# Another feeding question ?



## Lisa T (Sep 3, 2010)

Hi, Alfie and Bella are on day 5 of transition to ZP and its going well so far. Today I am going to try another first for us all and I've got two raw chicken wings sat in the fridge. My ques is do I give them to the dogs as a treat or should they replace a meal ? They have had they're breakfast this morn and they have their tea about 5.30. Thanks


----------



## Buildthemskywards (Jun 16, 2012)

I give them to replace a meal. Mylo loves his chicken wings but Willow wasn't too sure about it. They suggest cutting the skin if this is the case to let them know it's food and help them get to the meat. Let us know how it goes


----------



## Lisa T (Sep 3, 2010)

Thanks Melissa, knew I could count on you for a reply. X


----------



## Buildthemskywards (Jun 16, 2012)

No worries. Make sure you have a good while for them to eat it. Mylo took an hour the first time. Gets much faster very quickly!  You might want to take into account that mine get 3 meals a day being puppies though, so a wing replaces a 1/3 of their daily intake. Just go by what you think really, if you think they need a little more then maybe give them a third smaller meal later on.


----------



## Wicked Pixie (Oct 14, 2011)

You might want to split a wing between them to begin with, a whole wing is quite a big meal.


----------



## Buildthemskywards (Jun 16, 2012)

I didn't realise it would be considered a big meal. I watched Mylo and he never gained weight on it, saying that he used to not eat his whole allowance of ZP quite often. They haven't had any for a while with being ill and with introducing Willow to it I'd been feeding turkey mince. She doesn't seem to know what to do with a chicken wing. She's chewed on one of the corners once but then left it. Thinking about it Mylo took so long with his first one that I had to split it into two sittings. 
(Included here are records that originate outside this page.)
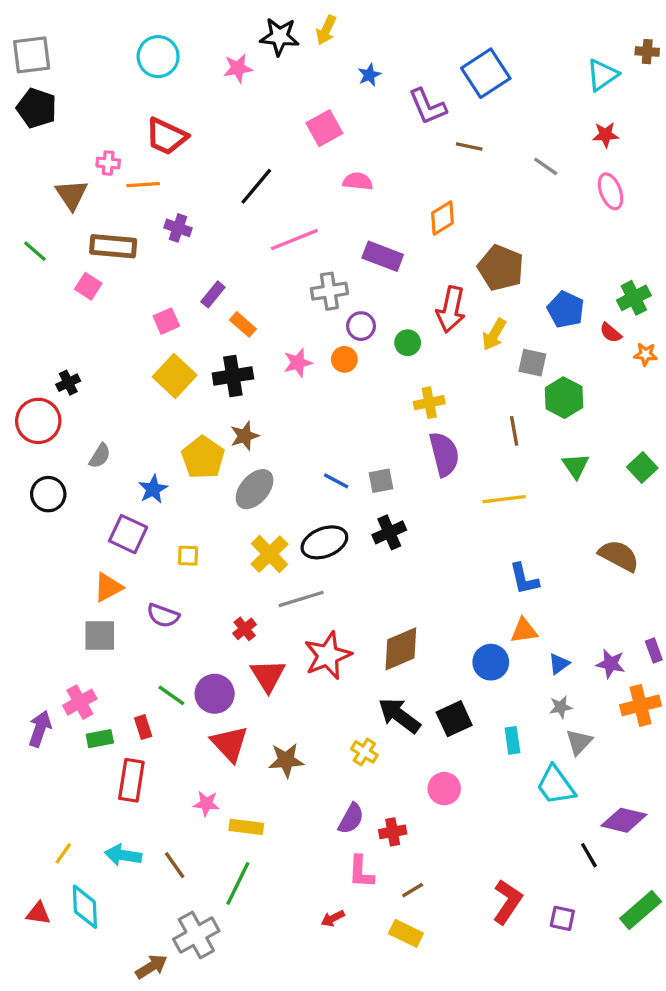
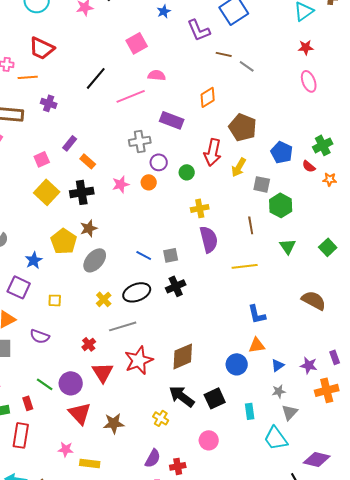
gray line: (546, 166) -> (247, 66), moved
pink line: (294, 240) -> (131, 96), moved
yellow cross: (270, 554) -> (104, 299), size x0.7

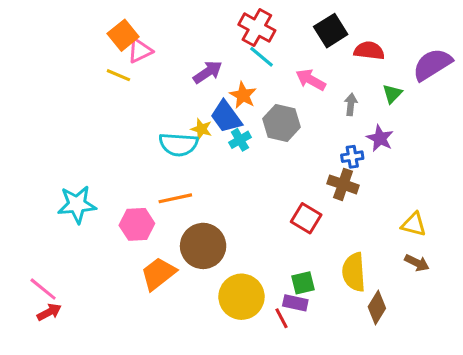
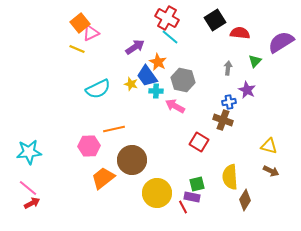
pink arrow: (311, 80) -> (175, 106), moved
cyan cross: (240, 140) -> (156, 91), turned 32
cyan semicircle: (178, 144) -> (98, 89), moved, turned -30
cyan star: (77, 204) -> (29, 152), moved

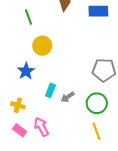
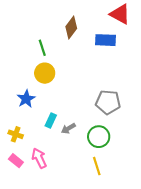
green line: (28, 17) -> (42, 48), moved

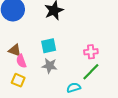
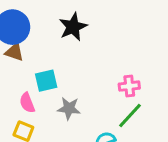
cyan square: (49, 46) -> (46, 81), moved
brown triangle: (15, 50) -> (14, 52), moved

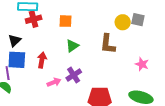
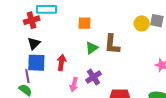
red cross: (34, 19) -> (32, 20), moved
brown L-shape: (108, 44) -> (112, 44), moved
pink arrow: (54, 82) -> (74, 85), turned 128

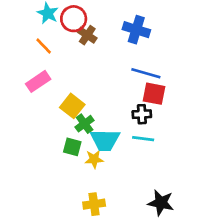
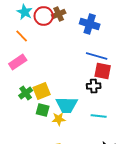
brown cross: (87, 35) -> (59, 14), moved, turned 32
yellow square: (72, 106) -> (42, 91), moved, turned 30
green cross: (85, 124) -> (26, 93), moved
cyan line: (143, 139) -> (99, 116), moved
How did they do with them Lisa?


----------



## Lisa T (Sep 3, 2010)

Alfie sniffed at the wing, looked at me and walked off in disgust, very funny. Bella dragged it off the tray and took it to my front door mat and just sat staring at it so on the whole not very successful at all. I took them up and put down the ZP and I've got 2 clean bowls. Will try again tomorrow.


----------



## Buildthemskywards (Jun 16, 2012)

Did you cut back the skin? Maybe you could start them on a bit of turkey mince? They might be more inclined to try it and then more likely to associate the wing with food.


----------



## Lisa T (Sep 3, 2010)

Thanks Melissa, yes I cut back the skin so there was some nice meat exposed. I agree with you I just don't think they thought it was food. I will try some Turkey Mince next and if they don't like that I can always make it into a spag Bol and give it the hubby


----------



## MiniGrace (Oct 31, 2011)

Lisa T said:


> Thanks Melissa, yes I cut back the skin so there was some nice meat exposed. I agree with you I just don't think they thought it was food. I will try some Turkey Mince next and if they don't like that I can always make it into a spag Bol and give it the hubby


You can also make some cuts into the meat on the chicken wing to sort of give them a starting point. You might also try sprinkling a little Parmesan cheese on it. Mine both went for the wings the first time i offered them but they are both voracious eaters. Some people have even mentioned smashing the wings with a hammer a bit to break up the bone.


----------



## Buildthemskywards (Jun 16, 2012)

Willow loved turkey mince and she wasn't fussed on the wing. Good luck!


----------